Tahun 1955, pada Pemilu demokratis pertama, PKI (Partai Komunis Indonesia) berada di empat besar partai pemenang Pemilu. Setelah itu, perkembangan PKI sangat cepat. Kedekatannya dengan penguasa dan janji-janjinya yang memukau rakyat kecil – terutama pembagian tanah secara merata – menjadikan PKI seperti penyelamat untuk kehidupan petani miskin. Di pihak lain, kaum buruh menatap masa depannya penuh harap. Karena PKI menjanjikan, jika ia menguasai negara, buruh bukan lagi pekerja di pabrik; tapi pemilik pabrik itu sendiri. Buncahan harapan itulah yang menjadikan wong cilik tertarik PKI.

Anggota dan simpatisan PKI ditangkap TNI dan rakyat

Perjalanan PKI dengan ideologi marxisme- materialisme yang atheistis ini, ternyata berhasil memukau rakyat kecil. Bahkan Pemimpin Besar Revolusi Bung Karno menempatkan komunisme dalam narasi besar Nasakom (Nasionalisme, Agama, dan Komunisme). Nasakom adalah tiga pilar yang — menurut Bung Karno — harus menjadi landasan pembangunan bangsa Indonesia. Ketiga pilar itu harus berjalan seirama.

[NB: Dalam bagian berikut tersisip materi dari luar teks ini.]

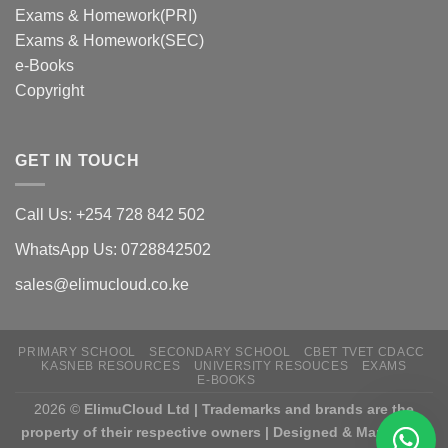
Exams & Homework(PRI)
Exams & Homework(SEC)
e-Books
Copyright
GET IN TOUCH
Call Us: +254 728 842 502
WhatsApp Us: 0728842502
sales@elimucloud.co.ke
PRIMARY SCHOOL
SECONDARY SCHOOL
CBET TVET CDACC
KASNEB RESOURCES
UNIVERSITY RESOUCES
EXAMS
E-BOOKS
2026 ©
ElimuCloud Ltd | Trademarks and brands are the
property of their respective owners | Designed & Mantained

Bagaimana fakta lapangannya? Komunisme sebagai ideologi PKI, tak hanya bertentangan dengan prinsip kaum agamawan yang ber-Tuhan, tapi juga bertentangan dengan prinsip kaum nasionalis yang menempatkan Pancasila sebagai ideologi negara. Dengan demikian, integrasi Nasakom sulit terjadi. Yang mengejutkan kemudian, Nasakom jadi “instrument” PKI untuk memojokkan musuh-musuh politiknya. Dengan mudah, PKI mengecap musuh- musuh politiknya sebagai kaum Anti-Nasakom. Jika sudah demikian, negara pun akan memojokkan.

Tahun-tahun yang kacau politik terus bergulir. Posisi PKI dalam fragmen politik Indonesia terus naik. PKI berhasil membujuk Presiden RI untuk membubarkan Partai Masyumi. Masyumi bubar. Lalu, PKI pun membujuk Presiden Soekarno untuk membubarkan HMI. Kali ini gagal.

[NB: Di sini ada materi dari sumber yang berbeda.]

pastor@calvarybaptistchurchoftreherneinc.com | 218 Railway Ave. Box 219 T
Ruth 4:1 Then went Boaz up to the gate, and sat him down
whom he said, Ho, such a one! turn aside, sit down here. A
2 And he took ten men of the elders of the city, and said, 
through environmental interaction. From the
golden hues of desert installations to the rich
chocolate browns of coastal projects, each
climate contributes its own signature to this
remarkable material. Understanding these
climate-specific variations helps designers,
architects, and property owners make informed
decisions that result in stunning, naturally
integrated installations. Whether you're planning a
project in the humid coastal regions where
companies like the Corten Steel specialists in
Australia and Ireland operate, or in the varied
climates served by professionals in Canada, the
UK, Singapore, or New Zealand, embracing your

Saat itu, saya sebagai Ketua Umum PB HMI harus melakukan perlawanan terhadap propaganda PKI yang ingin membubarkan HMI di satu sisi; tapi di sisi lain, saya harus melakukan pendekatan terhadap elit politik di sekitar Bung Karno agar mendukung eksistensi HMI. Sampai peristiwa G30S PKI meletus, HMI tetap eksis. Kita semua sudah tahu, bagaimana dahsyatnya peristiwa G30S PKI.

Indonesia nyaris hancur dan dikuasai partai komunis itu. Hanya karena pertolongan Allah kepada bangsa Indonesia, PKI gagal mencengkeram ibu pertiwi.

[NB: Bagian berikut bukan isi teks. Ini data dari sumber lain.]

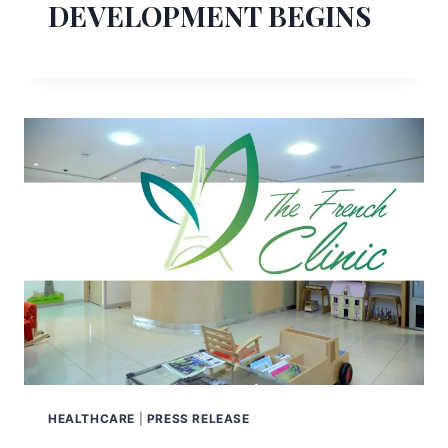
DEVELOPMENT BEGINS
HEALTHCARE
|
PRESS RELEASE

Satu Oktober 1965. Soeharto, yang saat itu Panglima Kostrad (Komando Strategi Angkatan Dara,t) bergerak cepat. Obyek-obyek vital seperti Radio Republik Indonesia (RRI) dan Lanud Halim Perdanakusuma segera direbut kembali setelah sebelumnya dikuasai PKI. Begitu juga Makodam (Markas Komando Daerah Militer) dan Makorem (Markas Komando Resort Militer).

Anggota dan simpatisan PKI dtangkap TNI dan rakyat

Sampai akhirnya Presiden Soekarno mengeluarkan Surat Perintah Sebelas Maret (Supersemar) untuk dipergunakan Jenderal Soeharto mengendalikan keamanan di seluruh wilayah Indonesia.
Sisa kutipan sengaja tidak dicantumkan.